Angela Merkel tritt nicht zurück. Die Bundesumweltministerin wies gestern jegliche persönliche Schuld beim Skandal um die verstrahlten Castor- Transporte zurück und stellte einen Zehn-Punkte-Plan vor, mit dem technische und organisatorische Konsequenzen gezogen werden sollen. SPD und Bündnisgrüne forderten den Rücktritt Merkels sowie den Ausstieg aus der Atomkraftnutzung. Morgen muß Merkel im Bundestag um ihren Posten kämpfen.

Merkel sagte, sie wolle sich künftig nicht davon abhängig machen, ob Unternehmen Informationen herausrückten oder nicht. Deswegen, so die Ministerin, „müssen wir eine Informationspflicht hinkriegen, die Transparenz herstellt“. Sie räumte ein, daß das Vertrauen in die Kernkraftbetreiber empfindlich gestört sei und sich nicht ohne weiteres wiederherstellen lasse. Die Castor-Transporte sollen so lange gestoppt bleiben, bis die Ursachen für radioaktive Verunreinigungen geklärt und beseitigt worden sind. Merkel betonte, ihr Ministerium habe die Erkenntnisse über Grenzwertüberschreitungen selbst aufgedeckt. Es stehe fest, daß die Transporte zu keinem Zeitpunkt eine gesundheitliche Gefahr bedeutet hätten.

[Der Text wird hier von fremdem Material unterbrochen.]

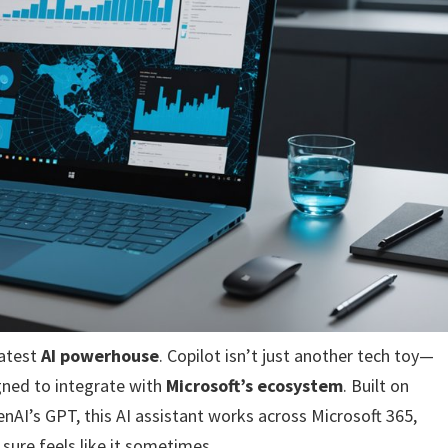
latest
AI powerhouse
. Copilot isn’t just another tech toy—
ned to integrate with
Microsoft’s ecosystem
. Built on
nAI’s GPT, this AI assistant works across Microsoft 365,
 sure feels like it sometimes.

Joschka Fischer meinte, jetzt sei eine Entschuldigung bei Polizeibeamten und Demonstranten fällig. Er forderte Merkels Rücktritt. Es habe sich nun gerächt, daß sie sich immer nur als „Erfüllungsgehilfin der Atomindustrie“ verstanden habe. Die SPD verlangte „personelle und politische Konsequenzen“. SPD und Grüne fordern zudem den Atomausstieg. Fischer meinte an die Adresse von Schröder gerichtet, der sich diesbezüglich nicht festlegen will: Angesichts des Sumpfes, der sich offenbart habe, sei ein konkreter Ausstiegsfahrplan überfällig.

Merkel sagte dagegen, wer das Vertrauen in die Sicherheit der Anwendung der Kernenergie ablehne, agiere nur noch parteitaktisch und beschädige den Standort Deutschland. (Markus Franz, taz, 26. 5. 1998)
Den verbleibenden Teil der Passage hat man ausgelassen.